▶ _Exercise brief_
Pull out every line with the word "Davron" from the entries below.

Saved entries
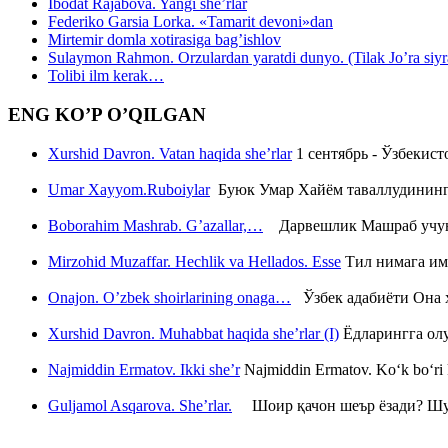
Ibodat Rajabova. Yangi she’rlar
Federiko Garsia Lorka. «Tamarit devoni»dan
Mirtemir domla xotirasiga bag’ishlov
Sulaymon Rahmon. Orzulardan yaratdi dunyo. (Tilak Jo’ra siyrati
Tolibi ilm kerak…
ENG KO’P O’QILGAN
Xurshid Davron. Vatan haqida she’rlar
1 сентябрь - Ўзбекис
Umar Xayyom.Ruboiylar
Буюк Умар Хайём таваллудининг 
Boborahim Mashrab. G’azallar,…
Дарвешлик Машраб учун ш
Mirzohid Muzaffar. Hechlik va Hellados. Esse
Тил нимага им
Onajon. O’zbek shoirlarining onaga…
Ўзбек адабиёти Она ҳ
Xurshid Davron. Muhabbat haqida she’rlar (I)
Ёдларингга ол
Najmiddin Ermatov. Ikki she’r
Najmiddin Ermatov. Ko‘k bo‘ri k
Guljamol Asqarova. She’rlar.
Шоир қачон шеър ёзади? Шу с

▶ _Result below_
Xurshid Davron. Vatan haqida she’rlar
Xurshid Davron. Muhabbat haqida she’rlar (I)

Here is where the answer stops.